# Infinite potential barrier

1. Dec 18, 2008

### frankcastle

1. The problem statement, all variables and given/known data

write the solutions to the S.E in regions x<o and x between o and a

2. Relevant equations

I believe psi(x)= e^ikx+Re^-ikx in x<0
and psi(x)=Ae^iqx+Be^-iqx for x b/w o and a.

3. The attempt at a solution
My question is, since there is complete reflection occuring at x=a, can A=B in region x b/w 0 and a? If so, there will be destructive interference in the region, giving R=1, which is what we are asked to prove in the question. Is this approach of equating coefficients of wave traveling in +-x directions in this region applicable?

2. Dec 18, 2008

### buffordboy23

You haven't defined your potential over the domain of x. My guess based on the info given is that the potential V(x) = infinity for regions less than or equal to x = 0 and greater than or equal to x = a.

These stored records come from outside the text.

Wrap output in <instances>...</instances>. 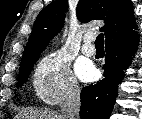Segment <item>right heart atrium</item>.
I'll return each instance as SVG.
<instances>
[{
	"label": "right heart atrium",
	"mask_w": 142,
	"mask_h": 119,
	"mask_svg": "<svg viewBox=\"0 0 142 119\" xmlns=\"http://www.w3.org/2000/svg\"><path fill=\"white\" fill-rule=\"evenodd\" d=\"M32 82L35 94L46 104L74 100L80 95L69 63L60 51L49 52L39 60Z\"/></svg>",
	"instance_id": "d8ad5b80"
}]
</instances>
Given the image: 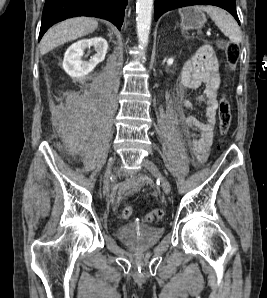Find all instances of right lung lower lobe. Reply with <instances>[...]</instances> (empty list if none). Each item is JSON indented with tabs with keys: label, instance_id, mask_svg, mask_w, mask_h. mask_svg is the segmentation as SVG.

To solve for the equations, you must impart the boundary conditions on the general solution for the wave function. So, psi(x) must vanish at x = 0 and x = a. For example, suppose that psi(x) = Asin(kx) + Bcos(kx) is a general solution to the time-independent schrodinger equation. Now, for the potential I expressed in the first paragraph, we must have psi(x) = 0 at x = 0 and x = a. When x = 0, psi(x = 0) = B; therefore choose B = 0, and now psi(x) = Asin(kx). Now fit the wavefunction to x = a: psi(x=a) = 0 = Asin(ka). Under what conditions for k (the angular wavenumber) will the sine term vanish?

You can apply this idea to your solutions. As a check, verify that your solution satisfies the time-independent schrodinger equation.